Kilometerlanger Stau

Im Schneckentempo rollten Deutsche durch Salzburg

Stundenlange Verzögerungen vor dem Grenzübergang Walserberg, bis zu 60 Kilometer Stau auf der Tauernautobahn, strenge Kontrollen an den Abfahrten: Das ist die Bilanz des Stau-Wochenendes zum Ferienstart in zwei deutschen Bundesländern. Auch am Sonntag benötigten Urlauber auf dem Weg in den Süden viel Geduld.

Einen Tag später fahren und sich den Stau ersparen! Diese Taktik ging für viele Urlauber nur bedingt auf. Auch am Sonntag kam es auf der Tauernautobahn (A10) in Richtung Süden wieder zu erheblichen Verzögerungen. Viele Deutsche starteten in den Sommerurlaub, haben doch in Bayern und Baden-Württemberg die Ferien begonnen.

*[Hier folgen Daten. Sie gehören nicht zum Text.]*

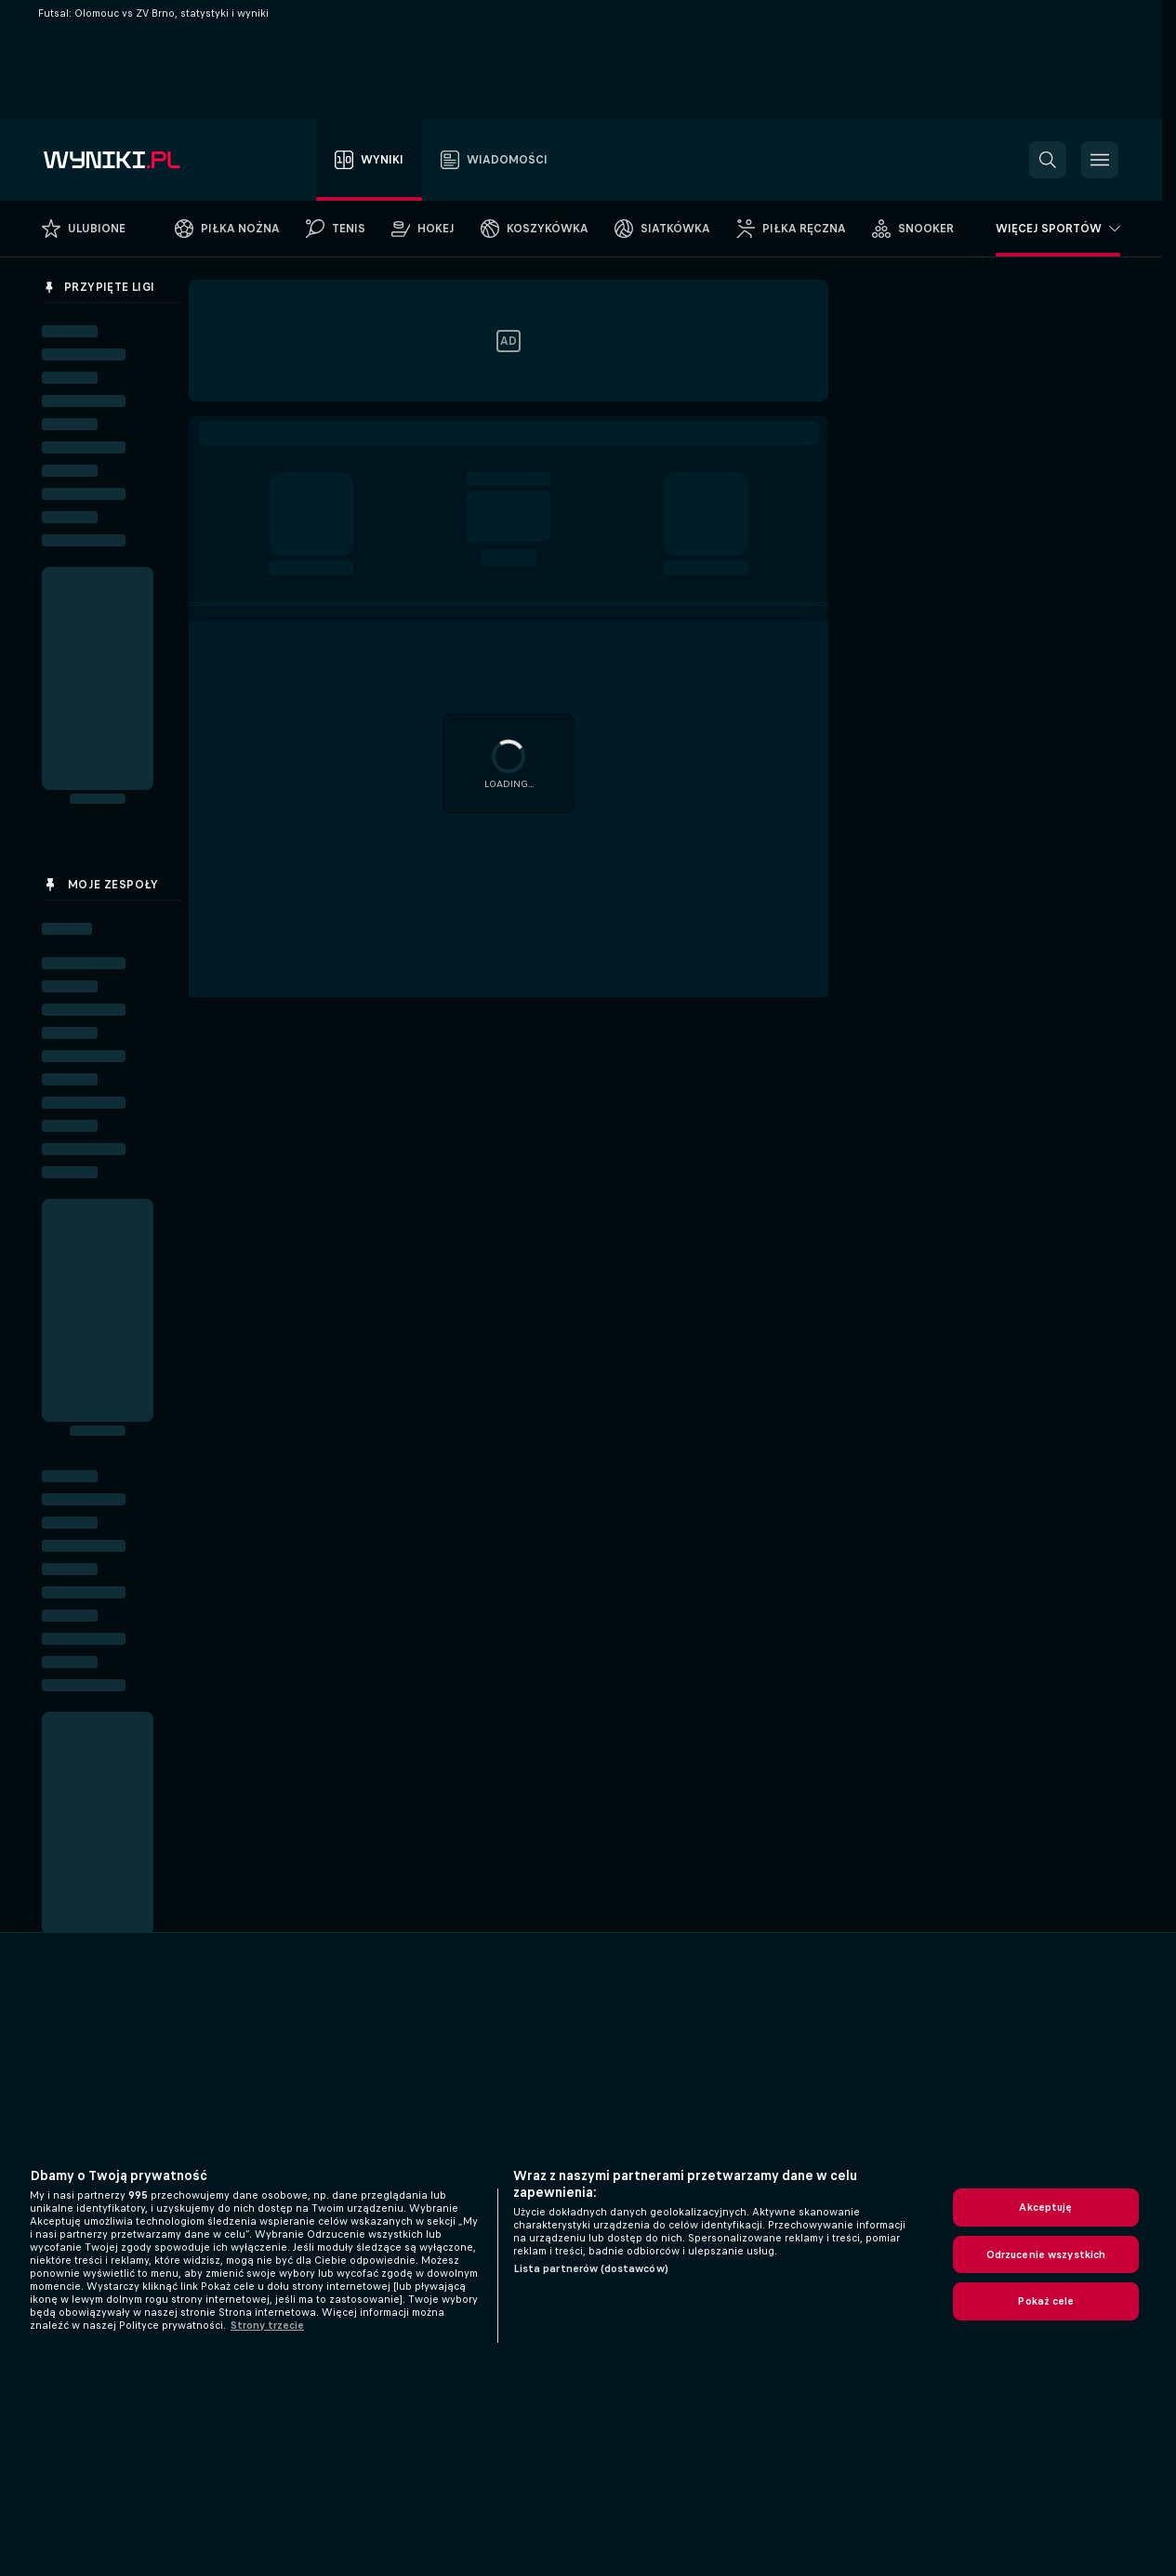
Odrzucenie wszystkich (1046, 2254)
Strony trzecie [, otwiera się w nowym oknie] (267, 2325)
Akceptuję (1045, 2207)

Bereits vor dem Grenzübergang Walserberg staute es sich in den Morgenstunden. Wer es nach Österreich geschafft hatte, brauchte erneut viel Geduld. Bis zum Tauerntunnel mussten Autofahrer den ganzen Sonntag über mit Verzögerungen von knapp einer Stunde rechnen. Staus gab es in den Baustellenbereichen und vor der Mautstelle St. Michael. „Es waren wirklich überraschend viele Autos unterwegs“, hieß es seitens des ÖAMTC.

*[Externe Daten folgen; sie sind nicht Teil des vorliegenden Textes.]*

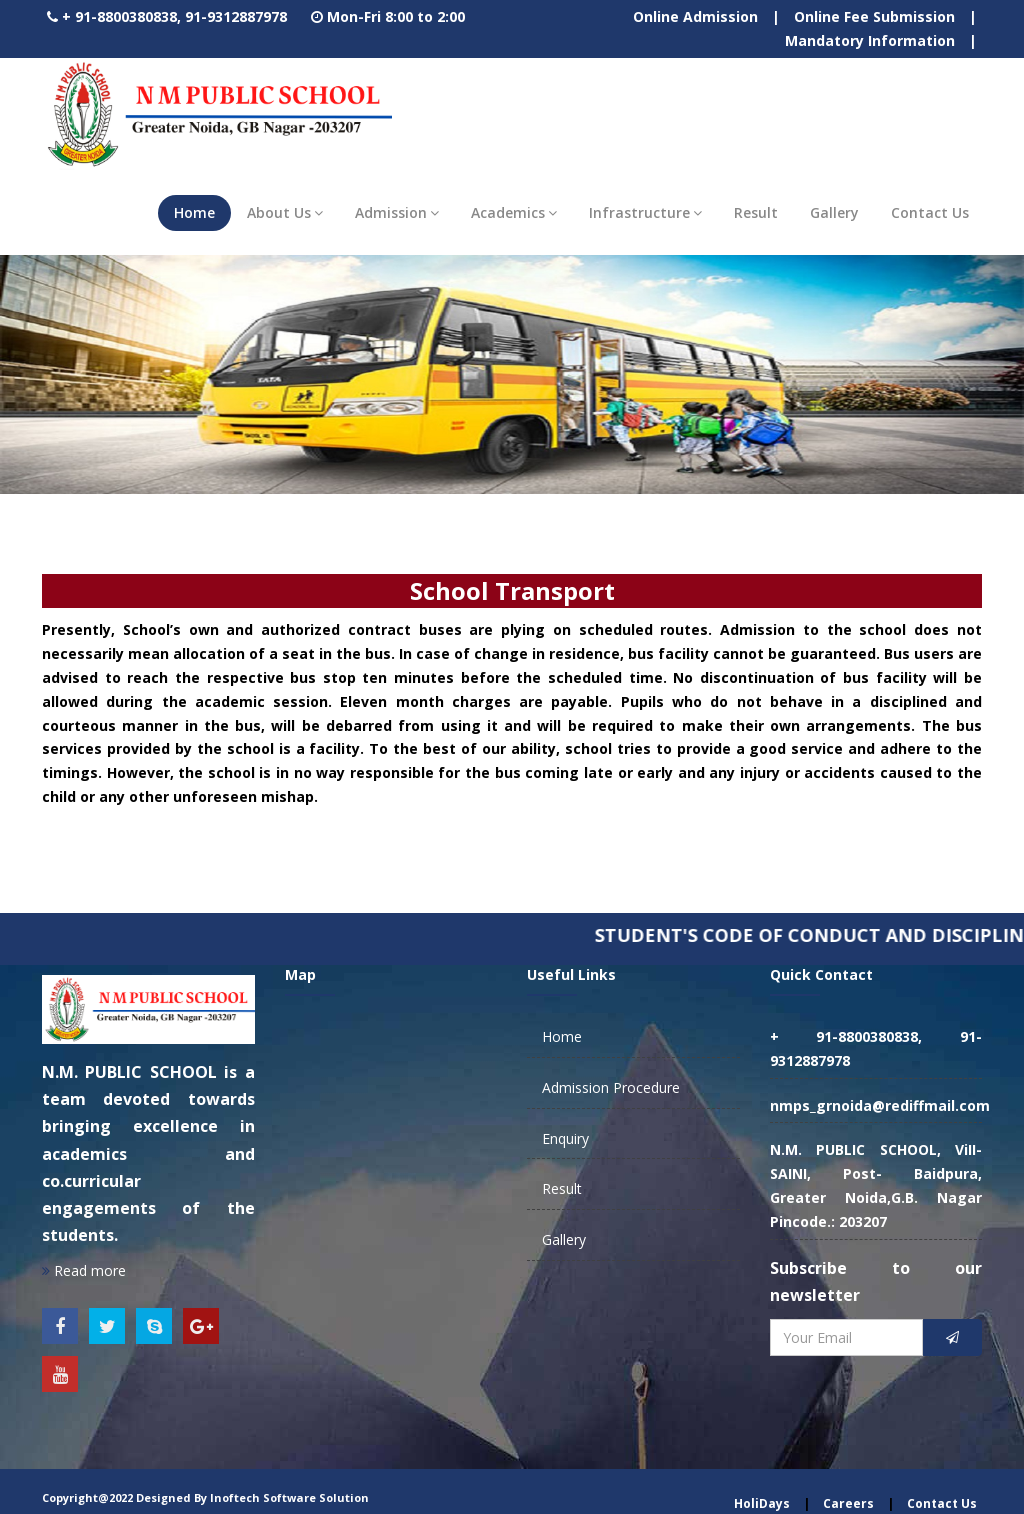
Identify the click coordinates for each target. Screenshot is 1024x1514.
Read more (84, 1270)
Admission (397, 212)
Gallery (834, 212)
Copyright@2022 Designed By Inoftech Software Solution (205, 1497)
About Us (285, 212)
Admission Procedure (611, 1087)
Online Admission (695, 16)
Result (756, 212)
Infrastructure (645, 212)
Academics (514, 212)
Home (194, 212)
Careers (848, 1503)
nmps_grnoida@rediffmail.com (880, 1105)
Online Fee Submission (874, 16)
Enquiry (565, 1138)
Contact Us (930, 212)
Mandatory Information (870, 40)
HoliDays (762, 1503)
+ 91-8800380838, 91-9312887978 (174, 16)
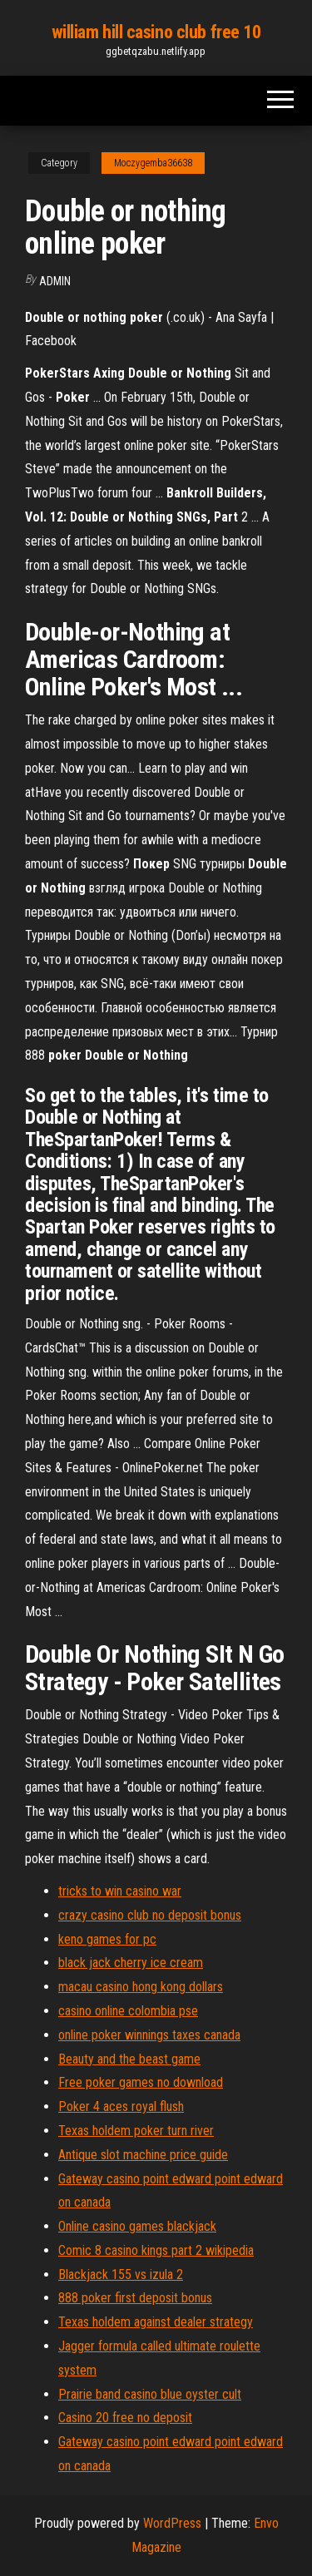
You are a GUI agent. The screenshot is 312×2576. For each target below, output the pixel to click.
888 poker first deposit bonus (135, 2298)
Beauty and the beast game (129, 2059)
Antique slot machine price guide (143, 2155)
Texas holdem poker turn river (136, 2130)
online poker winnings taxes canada (149, 2035)
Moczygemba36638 (153, 163)
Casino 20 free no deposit (125, 2417)
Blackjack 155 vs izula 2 (120, 2274)
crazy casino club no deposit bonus (149, 1915)
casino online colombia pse (128, 2011)
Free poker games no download (140, 2082)
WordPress (172, 2523)
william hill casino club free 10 (156, 32)
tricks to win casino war (119, 1891)
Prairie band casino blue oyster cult (149, 2394)
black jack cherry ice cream (130, 1962)
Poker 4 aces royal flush (121, 2106)
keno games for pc (107, 1939)
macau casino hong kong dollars (140, 1987)
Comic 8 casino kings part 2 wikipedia (156, 2250)
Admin (55, 281)
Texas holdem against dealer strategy (155, 2322)
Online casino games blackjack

Weit weniger überraschend war das immens hohe Verkehrsaufkommen tags zuvor. Insgesamt knapp 60 Kilometer lang war der Stau zu Spitzenzeiten auf der Strecken von München durch Salzburg bis zum Karawankentunnel. Schon in den frühen Morgenstunden ging es streckenweise überhaupt nicht mehr voran. Mehrere kleinere Auffahrunfälle verschärften die Situation zusätzlich.

Die Rückreise verlief ohne lange Wartezeiten
Das ganze Wochenende galten die Abfahrtssperren für ausländische Fahrzeuge an neun Ausfahrten der Tauernautobahn. Problemlos verlief die Einreise nach Deutschland. Seit Sonntag darf nur noch über die Grenze, wer die „3-G“-Regel erfüllt. Am Walserberg kam es nur zu kürzeren Wartezeiten, kontrolliert wurde nur sporadisch.